When I was a child, I used to lie in bed at night and complain about leg pain to my mom.
“Those are growing pains,” she’d say.
Mayo Clinic states “Growing pains often strike in the late afternoon or early evening and are a result of overuse from activities such as running, climbing, and jumping that can be hard on a child's musculoskeletal system.”
I was never what I would call an active child. Sure, as a kid, I jumped fences, played baseball or basketball, skated up and down my driveway, or rode my bike around the block, but I wasn’t an athlete. As an adult, things haven’t changed much - I practically live on anti-inflammatories, When you’re over 50, you get “osteoarthritis arthritis,” also known as wear and tear on your joints. Walking up and down the stairs at home is about as crazy as it gets these days, especially because I’m clumsy and fear falling down.
Well, yesterday, I did fall down. And it suuuuuuuuucked. I do not recommend it.
We’ve been doing some minor renovations to our house and I was moving a really heavy area rug around, trying to get it perfectly centered so we could put our new bedframe on it. I’m a bit OCD, and probably shifted the damn thing ten times before my foot got caught on the edge and I went down like a ton of bricks.
What was the first thing I did after I landed on my knees (one which has been replaced, the other which will get replaced in December) and hands (one of which had carpel tunnel surgery, the other which has surgery scheduled this week)? I laughed. I laughed so hard that tears streamed out of my eyes. The sound I made hitting the floor was impressive, like a canon blast. The impact was a huge shock to my whole system. I remember thinking in the milliseconds of the fall, what is happening here? Then I thought “Well, shit” and bam, face plant. My poor husband looked like a deer in the headlights, afraid I had broken something, but I couldn’t stop laughing.
Needless to say, once I was able to get off the floor, I dried my eyes, shook my head wondering how graceful that must have looked, and ran (slowly walked) to the bathroom to take three Tylenol. I knew the pain from the impact was just the beginning of what would be a few days of soreness. This morning was rough getting out of bed, which is perfectly centered (!) on that damn rug.
Did you know that the term used to describe people between the ages 50 to 59 is quinquagenarian…say what…I can barely say it let alone spell it and I pride myself on my spelling and grammar because that’s what we were taught in grade school, along with writing in a fancy script. Now when I write happy birthday in a card to my 20-year-old nephew in cursive, he’s like uh hey, I can’t read this. We have failed our younger generations.
Things shouldn’t get harder as you get older. Things should be easier, including articulating words that describe your age group. When you’re young, they call you a baby or a kid, then a tween and teen. Then, bam forty years later you’re a quinquagenarian. Why do we have to use two Qs and a hundred other letters to describe the over-50 crowd?
For some, being over 50 also means your knees are bad, you can’t stay up late, you can’t eat or drink as you used to, and you gotta scroll for an hour to pick your birth year online like you’re playing Wheel of Fortune…zinnnnng.
I know people are living longer but if parts of my body keep breaking down like this I don’t think I wanna live til I’m a hundred. I already have knee parts and spine parts. By the time I’m 80, I’ll have gone full robot. Instead of feeding me jello and mashed potatoes, the nursing home is just gonna jam an IV in my arm with a slow drip of WD40. At that point, I say just unplug me, and power that shit down.

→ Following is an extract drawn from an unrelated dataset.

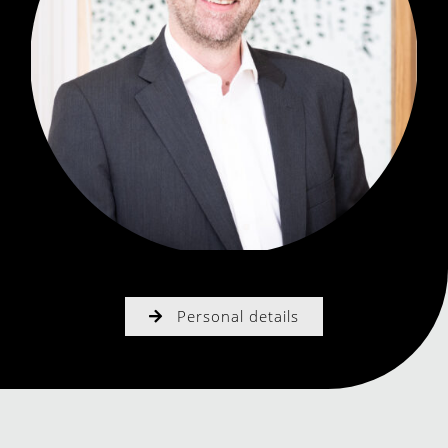
Personal details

My husband and I have this conversation - I made him promise me if my body starts breaking down and I start talking crazy (and no, not now), just shove my wheelchair in front of a bus, or plug a cap in the back of my melon. Of course, with all my metal parts that thing will probably ricochet and take him out instead.
My dad was a vitamin junkie all his life, but he also lived on scotch and steak, which mostly likely caused his heart to fail. He also played racquetball and golf, he was on his feet most of his adult life, and his hips and knees went in his 60s and 70s, but through it all, he’d laugh and say he had a great life. He did some things to help slow time, but he also lived fully.
I share all this not to complain (ok, maybe a little) or to admit I have regrets (ok, maybe I could’ve been more active), but to say, that pain is sometimes a reminder that we’re alive. Pain is intrusive and annoying, and you really have to work at it to keep it at bay later in life. I could sit here and be miserable about it, complain that life is unfair, but that would be too easy. I made decisions in my life that got me here, so I found a way to live with them and laugh through it all.
Maybe that’s the message here. Laugher - it truly is the best medicine.
I’ll be laughing all the way to hand surgery this Tuesday, that’s for sure.